(Source records)
§ §

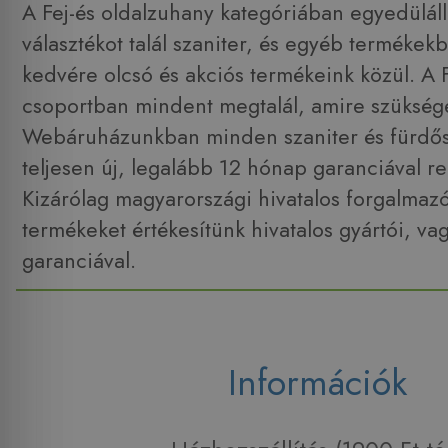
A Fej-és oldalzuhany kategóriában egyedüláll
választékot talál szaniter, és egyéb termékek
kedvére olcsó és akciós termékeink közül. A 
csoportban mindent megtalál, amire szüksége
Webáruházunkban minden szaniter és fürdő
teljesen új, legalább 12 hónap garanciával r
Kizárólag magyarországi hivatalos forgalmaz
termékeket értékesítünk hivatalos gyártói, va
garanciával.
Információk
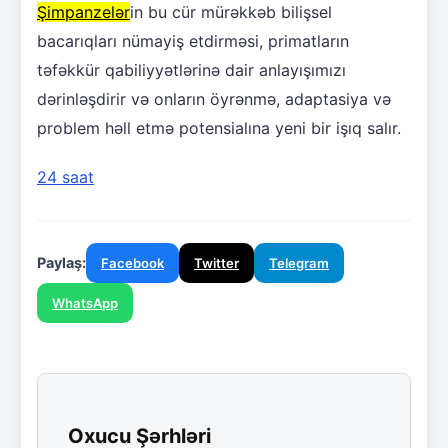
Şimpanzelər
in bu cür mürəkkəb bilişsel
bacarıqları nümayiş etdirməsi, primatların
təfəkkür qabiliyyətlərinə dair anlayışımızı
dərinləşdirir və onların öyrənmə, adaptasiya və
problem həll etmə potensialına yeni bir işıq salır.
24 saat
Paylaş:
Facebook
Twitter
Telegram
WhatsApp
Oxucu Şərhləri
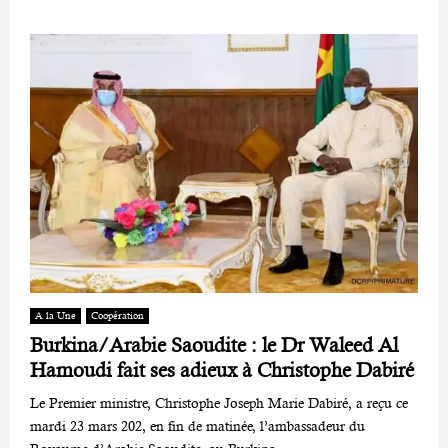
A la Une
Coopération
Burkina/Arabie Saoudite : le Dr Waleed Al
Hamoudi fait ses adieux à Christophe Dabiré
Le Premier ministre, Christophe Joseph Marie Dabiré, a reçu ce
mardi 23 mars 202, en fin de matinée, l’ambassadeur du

§ §

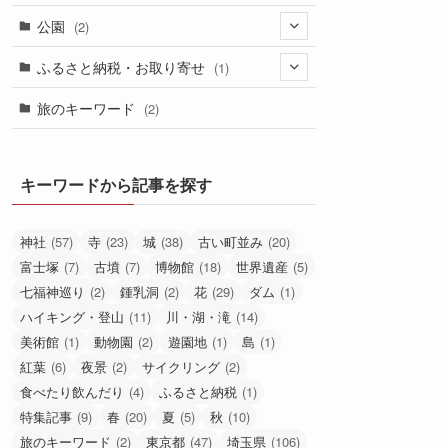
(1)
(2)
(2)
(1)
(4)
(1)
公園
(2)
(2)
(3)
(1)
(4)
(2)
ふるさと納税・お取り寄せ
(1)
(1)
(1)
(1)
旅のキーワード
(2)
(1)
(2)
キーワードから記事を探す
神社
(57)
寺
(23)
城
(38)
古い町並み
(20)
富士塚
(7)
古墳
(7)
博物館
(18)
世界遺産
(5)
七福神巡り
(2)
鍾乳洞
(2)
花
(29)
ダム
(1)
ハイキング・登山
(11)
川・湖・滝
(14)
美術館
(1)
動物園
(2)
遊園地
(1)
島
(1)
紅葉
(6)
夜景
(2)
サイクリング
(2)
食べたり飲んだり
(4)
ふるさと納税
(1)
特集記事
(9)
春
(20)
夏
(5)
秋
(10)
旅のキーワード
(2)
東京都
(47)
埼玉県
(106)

§ §

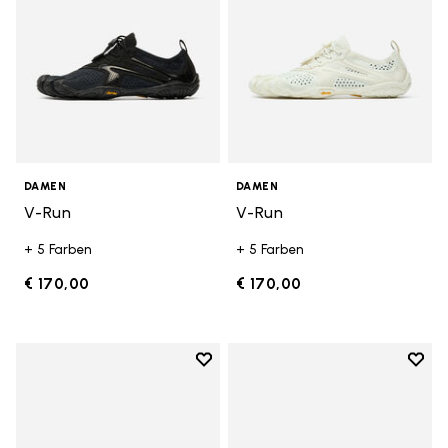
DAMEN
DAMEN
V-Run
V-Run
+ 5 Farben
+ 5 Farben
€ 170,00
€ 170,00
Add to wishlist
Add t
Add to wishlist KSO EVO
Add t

§ §

#### Exercise instructions
Look above for the line with "A Fej-és oldalzuhany kategóriában egyedüláll" and the line with "mardi 23 mars", then copy exactly the lines from the first through the second, both kept, with no pictures.

#### Response below
A Fej-és oldalzuhany kategóriában egyedüláll
választékot talál szaniter, és egyéb termékek
kedvére olcsó és akciós termékeink közül. A 
csoportban mindent megtalál, amire szüksége
Webáruházunkban minden szaniter és fürdő
teljesen új, legalább 12 hónap garanciával r
Kizárólag magyarországi hivatalos forgalmaz
termékeket értékesítünk hivatalos gyártói, va
garanciával.
Információk
Şimpanzelər
in bu cür mürəkkəb bilişsel
bacarıqları nümayiş etdirməsi, primatların
təfəkkür qabiliyyətlərinə dair anlayışımızı
dərinləşdirir və onların öyrənmə, adaptasiya və
problem həll etmə potensialına yeni bir işıq salır.
24 saat
Paylaş:
Facebook
Twitter
Telegram
WhatsApp
Oxucu Şərhləri
A la Une
Coopération
Burkina/Arabie Saoudite : le Dr Waleed Al
Hamoudi fait ses adieux à Christophe Dabiré
Le Premier ministre, Christophe Joseph Marie Dabiré, a reçu ce
mardi 23 mars 202, en fin de matinée, l’ambassadeur du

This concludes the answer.